Commissaire : Christian Messier
jusqu'au 3 juin |until June 3
vernissage 6 mai 15h00 | May 6 ~ 3:00PM
larochejoncas.com
Isabelle Demers, Amazone, 2017, pyrogravure et aquarelle sur papier, 78 x 109 cm. Photo: Étienne Boucher
ISABELLE DEMERS - ISABELLE GUIMOND - GABRIELLE LAJOIE-BERGERON - GABRIEL MOREST - FRANCIS MONTILLAUD - ÉLISE PROVENCHER - SOPHIE LATOUCHE
Je regarde des œuvres de Marlene Dumas dans un livre. Je suis frappé, comme chaque fois que je vois une représentation de l’être humain, par une espèce de profondeur, comme si au-delà de la figure, il y avait autre chose; un genre de « je ne sais quoi ». On dirait quasiment, comme moi, que le sujet est conscient de lui-même et de son environnement. Cette impression se situe possiblement dans la même famille que l’effet de profondeur provoqué par la perspective. En effet, selon le neurophysiologiste Alain Berthoz, le cerveau aurait la capacité de recréer virtuellement l’espace sous différents points de vue sans même que nous ayons à nous déplacer. Cette faculté aurait selon lui des liens neurologiques évidents avec l’empathie qui, étant la capacité à se mettre à la place d’autrui, nécessiterait aussi un changement de point de vue et donc, activerait des régions similaires du cerveau.
Tout comme avec la perspective, la représentation de l’être humain, particulièrement l’expression de ses émotions, affecte non seulement notre perception, mais aussi notre ressenti et ce, à l’aide de seulement quelques lignes bien placées.

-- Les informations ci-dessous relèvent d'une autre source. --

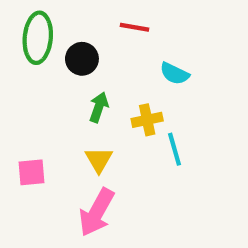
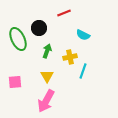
red line: (135, 27) -> (64, 13), turned -32
green ellipse: (38, 38) -> (18, 39), moved, turned -30
cyan line: (174, 149) -> (83, 71), turned 35

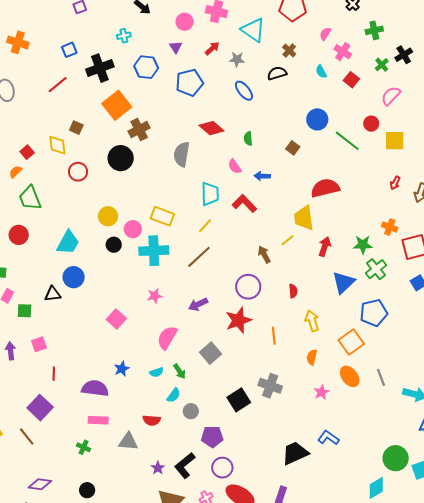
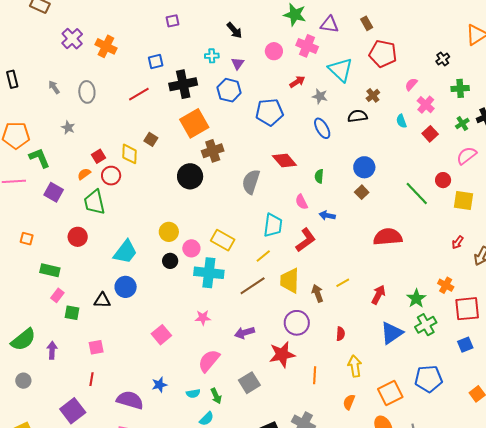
purple triangle: (176, 47) -> (238, 63), moved
blue circle: (317, 119) -> (364, 167), moved
red circle: (78, 172) -> (111, 176), moved
red L-shape: (244, 204) -> (306, 240), turned 90
yellow trapezoid: (304, 218) -> (290, 281), moved
green star: (363, 245) -> (416, 298), turned 30
blue pentagon: (374, 313) -> (429, 379), moved
pink square: (39, 344) -> (96, 347), moved

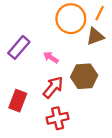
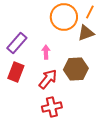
pink arrow: (51, 57) -> (46, 52), turned 56
red rectangle: (18, 101) -> (16, 72), moved

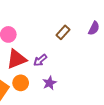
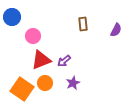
brown rectangle: (63, 32) -> (83, 24), moved, turned -48

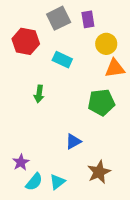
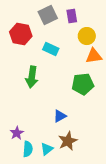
green arrow: (39, 94) -> (32, 77), size x1.5
brown star: (99, 172) -> (68, 141), moved
cyan semicircle: (34, 182) -> (28, 149), turned -35

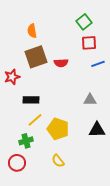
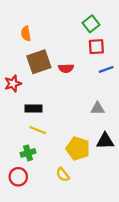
orange semicircle: (32, 31) -> (26, 34), moved
yellow line: (35, 120) -> (38, 130), turned 63
yellow pentagon: (58, 129) -> (78, 149), moved

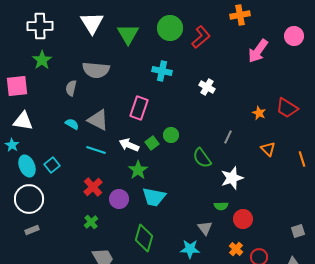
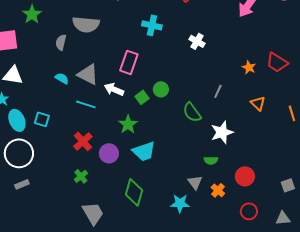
white arrow: (129, 145) -> (114, 89), moved
cyan square: (52, 165) -> (42, 119), turned -35
cyan trapezoid: (154, 197) -> (144, 151), turned -30
red circle: (243, 219) -> (245, 176), moved
orange cross: (236, 249) -> (218, 190), moved

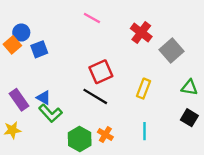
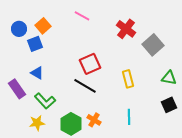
orange square: (12, 45) -> (43, 26), moved
yellow rectangle: (143, 89) -> (128, 79), turned -36
blue triangle: (44, 98) -> (37, 73), moved
black square: (189, 118) -> (169, 105), turned 35
yellow star: (12, 130) -> (37, 123), moved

C’est ce qui me fascine : à quel point notre corps reconnait son semblable à partir de quelques formes et à quel point nous avons du mal à ne pas laisser la matière qui constitue une œuvre s’incarner d’une « présence humaine ». D’où le titre Geist, dont la traduction de l’Allemand est Esprit.
Présenté sous l’éclairage de la biologie, plus précisément de l’empathie, la représentation de la figure humaine s’adresse davantage au ressenti du spectateur, l’expression des émotions étant, provenant de l’émetteur comme du récepteur, un mécanisme automatisé de communication dédié à la survie. Ce qui est intéressant, c’est que ce mécanisme s’enclenche même au contact de représentations. C’est de ce point de vue que la sélection des œuvres a été réalisée, c’est-à-dire la force de l’affect provenant de la manière dont des êtres humains ont été représentés. Il ne s’agit pas ici que de signifier l’être humain, il s’agit de faire vivre l’expérience du contact avec autrui. Et parce que le rire, pour son rôle homéostatique, est aussi un système de régulation du corps lié d’une certaine façon à la survie, les œuvres choisies sont toutes imprégnées à différents niveaux d’un effet comique; parfois grotesque, parfois mystérieux et toujours teinté d’une certaine étrangeté.
C’est donc avec plaisir que je vous présente le travail de Sophie Latouche, Isabelle Demers, Isabelle Guimond, Gabrielle Lajoie-Bergeron, Gabriel Morest, Élise Provencher et Francis Montillaud dont les œuvres mettent bien en valeur cette idée de la présence humaine, mais qui aussi, bien sûr, me touche particulièrement. Les artistes du dernier siècle ont reviré dans tous les sens la question du lien entre l’art et la vie. Cette exposition renouvelle aussi la question, non pas simplement par la représentation du vivant, mais plutôt du point de vue de l’expérience corporelle que vit le spectateur face à l’incarnation d’autrui dans l’œuvre d’art.